EXERCISE GOAL: Find "i Unggahan File" below and begin at its line; stop after the line with "ما هو عمل فني ستلايت باكستاني الشهداء؟". Output those lines exactly, without pictures.

----------------------------------------

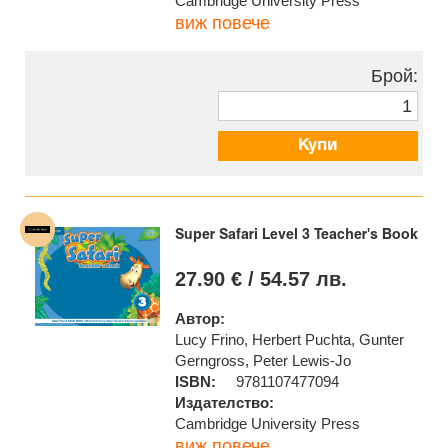
Cambridge University Press
виж повече
Брой:
Купи
Super Safari Level 3 Teacher's Book
27.90 € / 54.57 лв.
Автор:
Lucy Frino, Herbert Puchta, Gunter
Gerngross, Peter Lewis-Jo
ISBN:
9781107477094
Издателство:
Cambridge University Press
виж повече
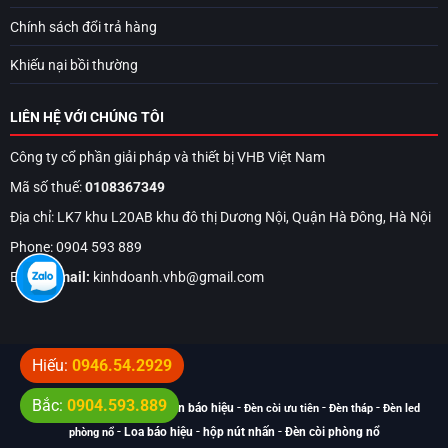
Chính sách đổi trả hàng
Khiếu nại bồi thường
LIÊN HỆ VỚI CHÚNG TÔI
Công ty cổ phần giải pháp và thiết bị VHB Việt Nam
Mã số thuế:
0108367349
Địa chỉ: LK7 khu L20AB khu đô thị Dương Nội, Quận Hà Đông, Hà Nội
Phone: 0904 593 889
Email:
Email:
kinhdoanh.vhb@gmail.com
Hiếu:
0946.54.2929
Bắc:
0904.593.889
Top từ khóa tìm kiếm:
-
-
-
Đèn báo hiệu
Đèn còi ưu tiên
Đèn tháp
Đèn led
-
-
-
Loa báo hiệu
hộp nút nhấn
Đèn còi phòng nổ
phòng nổ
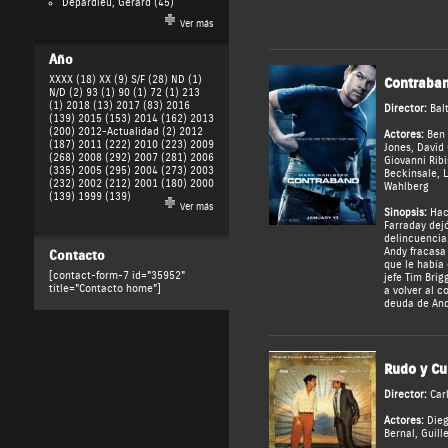
Depardieu, Gérard
(45)
Ver más
Año
XXXX (18)
XX (9)
S/F (28)
ND (1)
Contraba
N/D (2)
93 (1)
90 (1)
72 (1)
213
(1)
2018 (13)
2017 (83)
2016
Director:
Bal
(139)
2015 (153)
2014 (162)
2013
(200)
2012-Actualidad (2)
2012
Actores:
Ben 
(187)
2011 (222)
2010 (223)
2009
Jones
,
David 
(268)
2008 (292)
2007 (281)
2006
Giovanni Ribi
(335)
2005 (295)
2004 (273)
2003
Beckinsale
,
L
(232)
2002 (212)
2001 (180)
2000
Wahlberg
(139)
1999 (139)
Ver más
Sinopsis:
Hac
Farraday dej
delincuencia
Andy fracasa
Contacto
que le había
[contact-form-7 id="35952"
jefe Tim Brig
title="Contacto home"]
a volver al c
deuda de And
Rudo y Cu
Director:
Car
Actores:
Die
Bernal
,
Guill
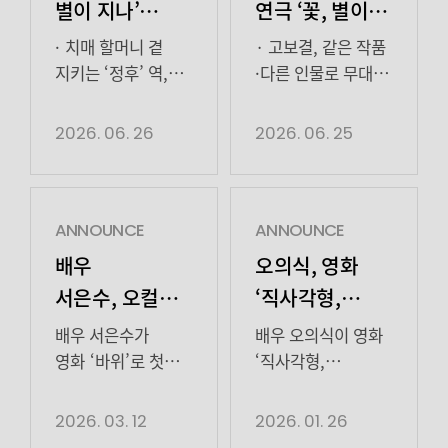
별이 지나’
연극 ‘꽃, 별이
출연… ‘정후’로
지나’ ‘미호’로
· 치매 할머니 곁
· 고보결, 같은 작품
남긴 진한 여운
전한 따스한
지키는 ‘정후’ 역,
·다른 인물로 무대
깊이 있는 연기로
복귀! 섬세한 연기로
위로
묵직한 울림 선사
새로운 몰입감 선사·
2026. 06. 26
2026. 06. 25
· 양경원, “정후가
관객들 눈시울 붉힌
품고 있는 가족에
고보결만의 깊이
대한 마음이
있는 감정선 배우
진심으로
고보결이 ‘꽃, 별이
ANNOUNCE
ANNOUNCE
전해졌으면 좋겠다”
지나’로 또 한 번
배우
오의식, 영화
배우 양경원이 연극
따스한 위로를
서은수, 오컬트
‘직사각형,
‘꽃, 별이 지나’로
건넸다. 고보결은
미스터리
삼각형’ 이희준
진한 여운을 남기고
지난 16일 막을 올린
배우 서은수가
배우 오의식이 영화
영화 ‘바위’ 캐스팅
감독의
있다. 연극 ‘꽃, 별이
연극 ‘꽃, 별이
영화 ‘바위’로 첫
‘직사각형,
지나’는 제주도를
지나’를 통해
오컬트 미스터리
삼각형’에서 현실과
페르소나…
생활
배경으로 가족, 친구
관객들을 만나고
장르에 나선다.
가장 가까운 얼굴을
2026. 03. 12
2026. 01. 26
밀착형 연기의
간의 상처와
있다. ‘꽃, 별이
영화 ‘바위’는 ‘청하면
꺼내 보인다. 지난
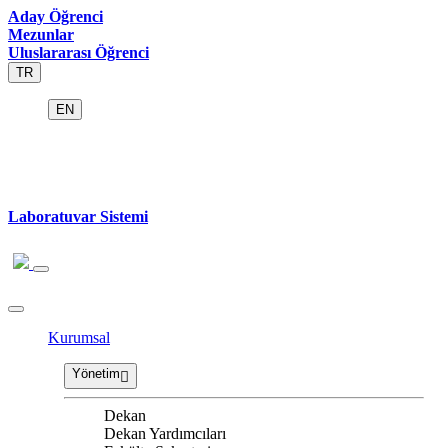
Aday Öğrenci
Mezunlar
Uluslararası Öğrenci
TR
EN
Laboratuvar Sistemi
Kurumsal
Yönetim
Dekan
Dekan Yardımcıları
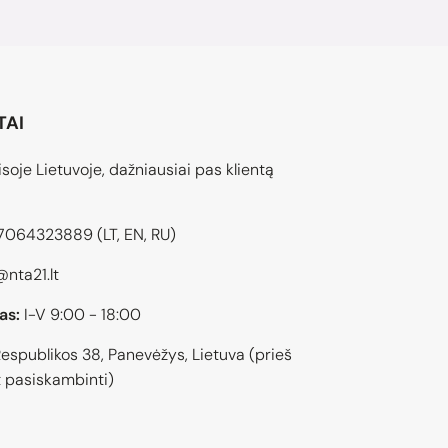
TAI
soje Lietuvoje, dažniausiai pas klientą
7064323889
(LT, EN, RU)
@nta21.lt
as:
I-V 9:00 - 18:00
espublikos 38, Panevėžys, Lietuva (prieš
 pasiskambinti)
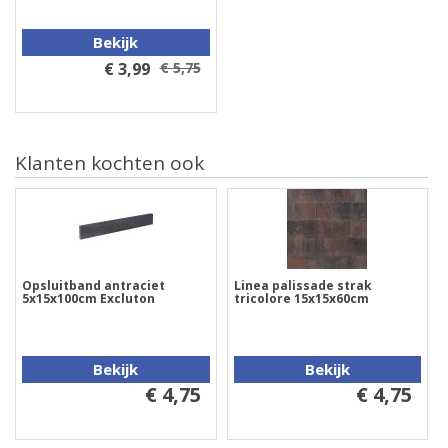
Bekijk
€ 3,99
€ 5,75
Klanten kochten ook
Opsluitband antraciet
Linea palissade strak
5x15x100cm Excluton
tricolore 15x15x60cm
Bekijk
Bekijk
€ 4,75
€ 4,75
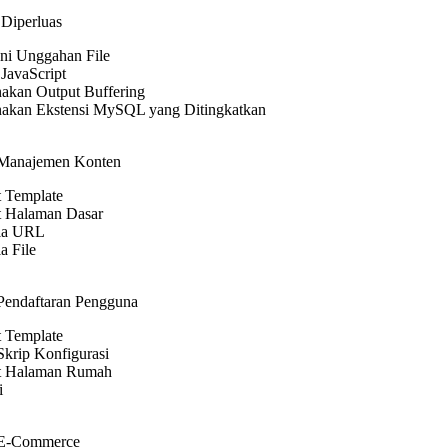
 Diperluas
i Unggahan File
JavaScript
kan Output Buffering
akan Ekstensi MySQL yang Ditingkatkan
Manajemen Konten
 Template
 Halaman Dasar
la URL
a File
Pendaftaran Pengguna
 Template
Skrip Konfigurasi
 Halaman Rumah
i
 E-Commerce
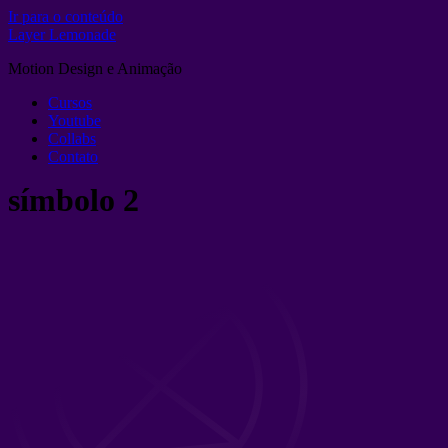
Ir para o conteúdo
Layer Lemonade
Motion Design e Animação
Cursos
Youtube
Collabs
Contato
símbolo 2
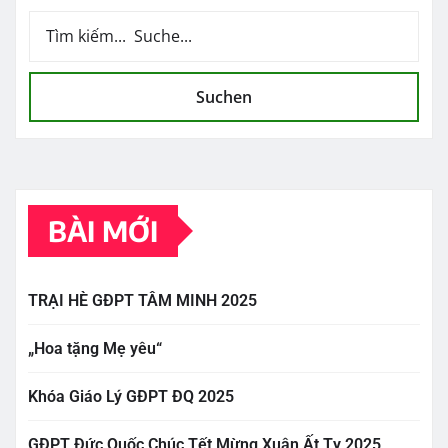
Suchen
BÀI MỚI
TRẠI HÈ GĐPT TÂM MINH 2025
„Hoa tặng Mẹ yêu“
Khóa Giáo Lý GĐPT ĐQ 2025
GĐPT Đức Quốc Chúc Tết Mừng Xuân Ất Tỵ 2025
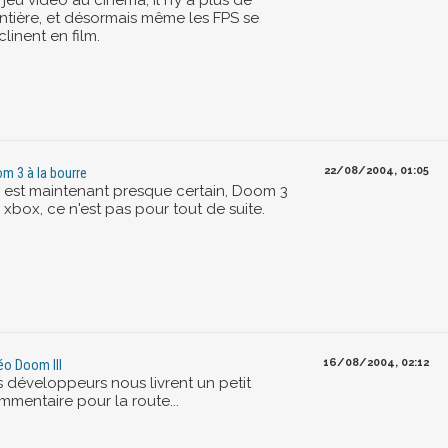
jeu vidéo au cinéma, il n’y a plus de
ontière, et désormais même les FPS se
linent en film.
22/08/2004, 01:05
m 3 à la bourre
 est maintenant presque certain, Doom 3
 xbox, ce n'est pas pour tout de suite.
16/08/2004, 02:12
éo Doom III
s développeurs nous livrent un petit
mmentaire pour la route...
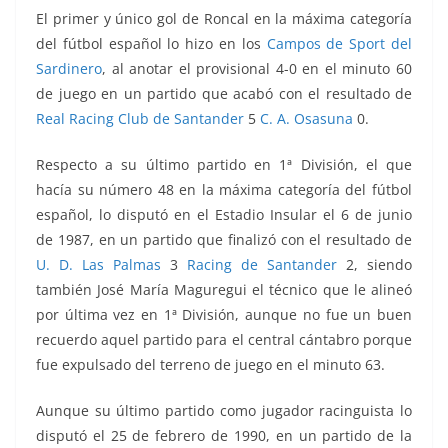
El primer y único gol de Roncal en la máxima categoría
del fútbol español lo hizo en los
Campos de Sport del
Sardinero
, al anotar el provisional 4-0 en el minuto 60
de juego en un partido que acabó con el resultado de
Real Racing Club de Santander
5
C. A. Osasuna
0.
Respecto a su último partido en 1ª División, el que
hacía su número 48 en la máxima categoría del fútbol
español, lo disputó en el Estadio Insular
el 6 de junio
de 1987, en un partido que finalizó con el resultado de
U. D. Las Palmas
3
Racing de Santander
2, siendo
también José María Maguregui el técnico que le alineó
por última vez en 1ª División, aunque no fue un buen
recuerdo aquel partido para el central cántabro porque
fue expulsado del terreno de juego en el minuto 63.
Aunque su último partido como jugador racinguista lo
disputó el 25 de febrero de 1990, en un partido de la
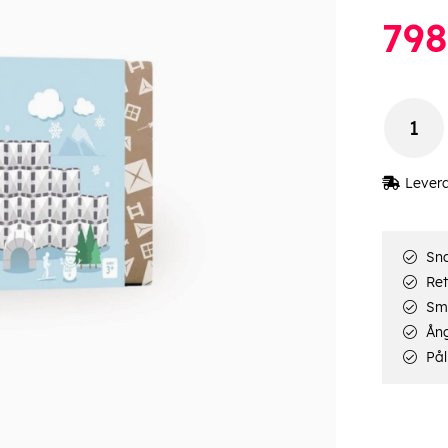
798
Lever
Sna
Ret
Smi
Ång
Pål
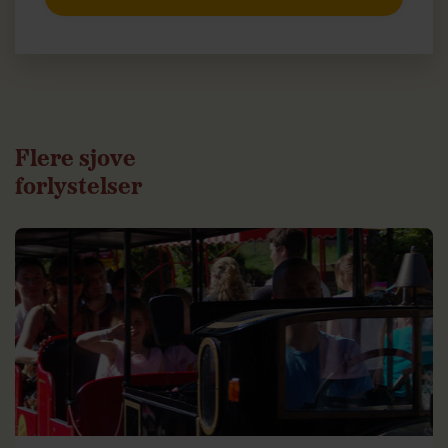
Flere sjove
forlystelser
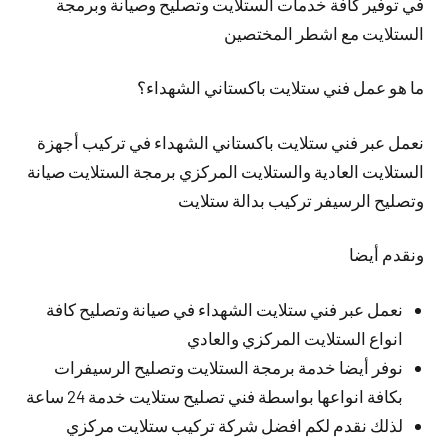
في توفير كافة خدمات الستلايت وتصليح وصيانة وبرمجة
الستلايت مع اشطر المختصين
ما هو عمل فني ستلايت باكستاني الشهداء؟
نعمل عبر فني ستلايت باكستاني الشهداء في تركيب أجهزة
الستلايت العادية والستلايت المركزي برمجة الستلايت صيانة
وتصليح الرسيفر تركيب بدالة ستلايت
ونقدم أيضا
نعمل عبر فني ستلايت الشهداء في صيانة وتصليح كافة
انواع الستلايت المركزي والعادي
نوفر أيضا خدمة برمجة الستلايت وتصليح الرسيفرات
بكافة انواعها بواسطة فني تصليح ستلايت خدمة 24 ساعة
لذلك نقدم لكم افضل شركة تركيب ستلايت مركزي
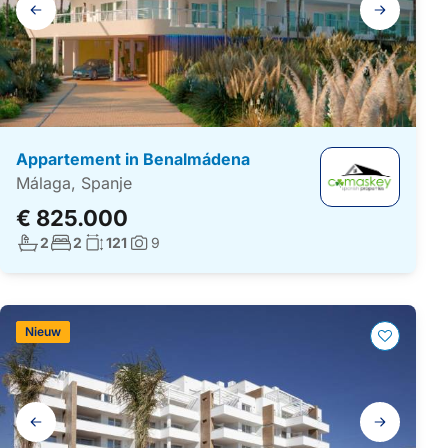
Galerij
navigatie
Appartement in Benalmádena
Málaga, Spanje
€ 825.000
Aantal badkamers:
Aantal slaapkamers:
Woonoppervlakte:
2
2
121
9
Foto's:
Nieuw
Galerij
navigatie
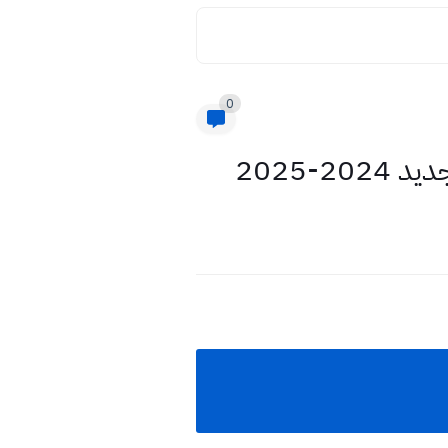
0
-2025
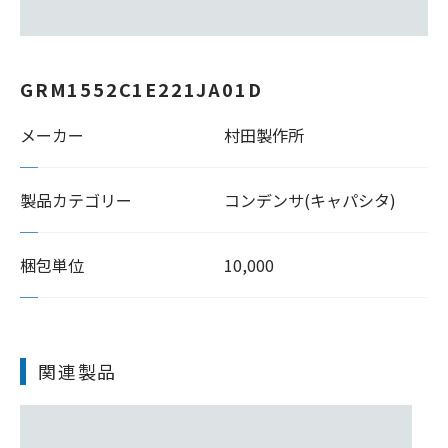
GRM1552C1E221JA01D
メーカー
村田製作所
製品カテゴリー
コンデンサ(キャパシタ)
梱包単位
10,000
関連製品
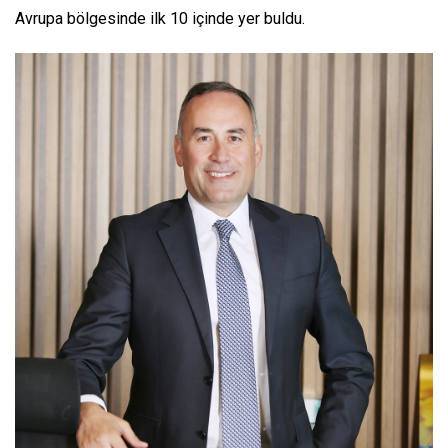
Avrupa bölgesinde ilk 10 içinde yer buldu.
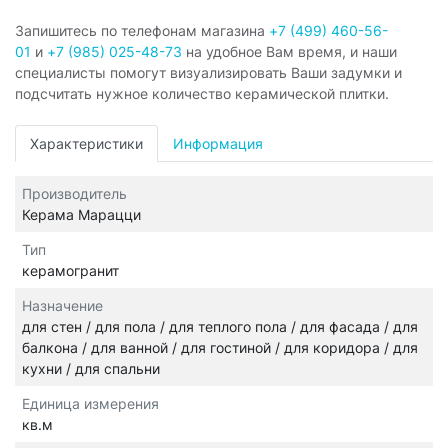
Запишитесь по телефонам магазина
+7 (499) 460-56-
01
и
+7 (985) 025-48-73
на удобное Вам время, и наши
специалисты помогут визуализировать Ваши задумки и
подсчитать нужное количество керамической плитки.
Характеристики
Информация
Производитель
Керама Марацци
Тип
керамогранит
Назначение
для стен / для пола / для теплого пола / для фасада / для
балкона / для ванной / для гостиной / для коридора / для
кухни / для спальни
Единица измерения
кв.м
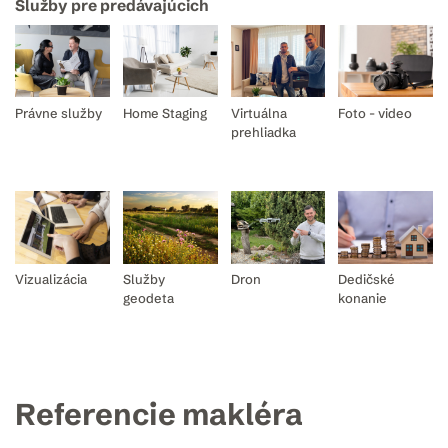
Služby pre predávajúcich
Právne služby
Home Staging
Virtuálna
Foto - video
prehliadka
Vizualizácia
Služby
Dron
Dedičské
geodeta
konanie
Referencie makléra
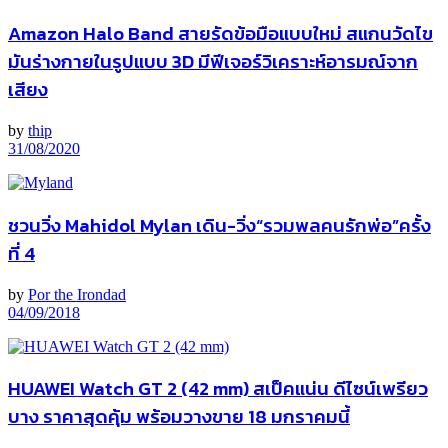
Amazon Halo Band สายรัดข้อมือแบบใหม่ สแกนวัดไข
มันร่างกายในรูปแบบ 3D มีฟีเจอร์วิเคราะห์อารมณ์จาก
เสียง
by
thip
31/08/2020
ชวนวิ่ง Mahidol Mylan เดิน-วิ่ง“รวมพลคนรักพ่อ”ครั้ง
ที่ 4
by
Por the Irondad
04/09/2018
HUAWEI Watch GT 2 (42 mm) สเป็คแน่น ดีไซน์เพรียว
บาง ราคาสุดคุ้ม พร้อมวางขาย 18 มกราคมนี้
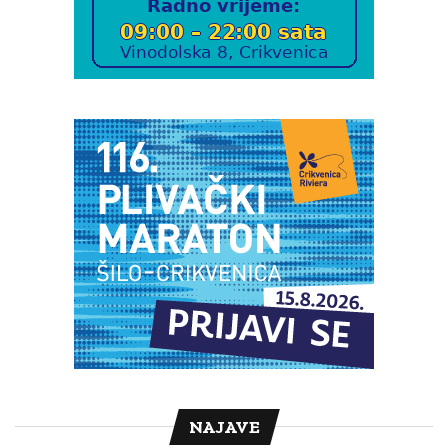
NAJAVE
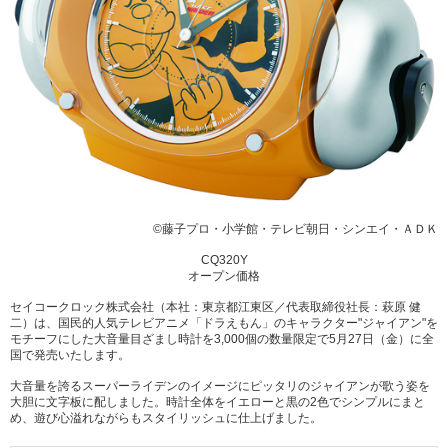
移
動
し
ま
す
本
文
へ
移
動
し
ま
す
フ
©藤子プロ・小学館・テレビ朝日・シンエイ・ＡＤＫ
ッ
タ
CQ320Y
ー
オープン価格
情
報
セイコークロック株式会社（本社：東京都江東区／代表取締役社長：萩原 健
へ
二）は、国民的人気テレビアニメ「ドラえもん」のキャラクター"ジャイアン"を
移
モチーフにした大音量目ざまし時計を3,000個の数量限定で5月27日（金）に全
動
国で発売いたします。
し
ま
大音量を誇るスーパーライデンのイメージにピッタリのジャイアンが歌う姿を
す
大胆に文字板に配しました。時計全体をイエローと黒の2色でシンプルにまと
め、遊び心溢れながらもスタイリッシュに仕上げました。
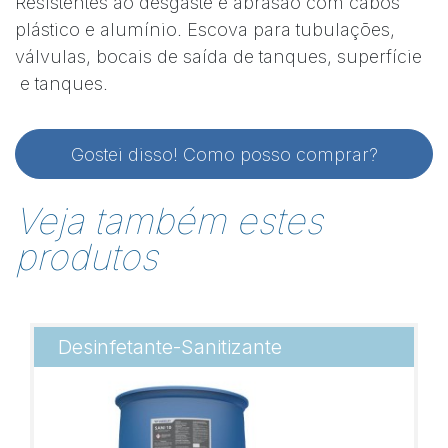
Resistentes ao desgaste e abrasão com cabos
plástico e alumínio. Escova para tubulações,
válvulas, bocais de saída de tanques, superfície
e tanques.
Gostei disso! Como posso comprar?
Veja também estes
produtos
Desinfetante-Sanitizante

----------------------------------------

EXERCISE ANSWER:
i Unggahan File
JavaScript
kan Output Buffering
akan Ekstensi MySQL yang Ditingkatkan
Manajemen Konten
 Template
 Halaman Dasar
la URL
a File
Pendaftaran Pengguna
 Template
Skrip Konfigurasi
 Halaman Rumah
i
 E-Commerce
Ir para o conteúdo
Layer Lemonade
Motion Design e Animação
Cursos
Youtube
Collabs
Contato
símbolo 2
Suchen
BÀI MỚI
TRẠI HÈ GĐPT TÂM MINH 2025
„Hoa tặng Mẹ yêu“
Khóa Giáo Lý GĐPT ĐQ 2025
GĐPT Đức Quốc Chúc Tết Mừng Xuân Ất Tỵ 2025
jeu vidéo au cinéma, il n’y a plus de
ontière, et désormais même les FPS se
linent en film.
22/08/2004, 01:05
m 3 à la bourre
 est maintenant presque certain, Doom 3
 xbox, ce n'est pas pour tout de suite.
16/08/2004, 02:12
éo Doom III
s développeurs nous livrent un petit
mmentaire pour la route...
El primer y único gol de Roncal en la máxima categoría
del fútbol español lo hizo en los
Campos de Sport del
Sardinero
, al anotar el provisional 4-0 en el minuto 60
de juego en un partido que acabó con el resultado de
Real Racing Club de Santander
5
C. A. Osasuna
0.
Respecto a su último partido en 1ª División, el que
hacía su número 48 en la máxima categoría del fútbol
español, lo disputó en el Estadio Insular
el 6 de junio
de 1987, en un partido que finalizó con el resultado de
U. D. Las Palmas
3
Racing de Santander
2, siendo
también José María Maguregui el técnico que le alineó
por última vez en 1ª División, aunque no fue un buen
recuerdo aquel partido para el central cántabro porque
fue expulsado del terreno de juego en el minuto 63.
Aunque su último partido como jugador racinguista lo
disputó el 25 de febrero de 1990, en un partido de la
798
Lever
Sna
Ret
Smi
Ång
Pål
Flere sjove
forlystelser
في توفير كافة خدمات الستلايت وتصليح وصيانة وبرمجة
الستلايت مع اشطر المختصين
ما هو عمل فني ستلايت باكستاني الشهداء؟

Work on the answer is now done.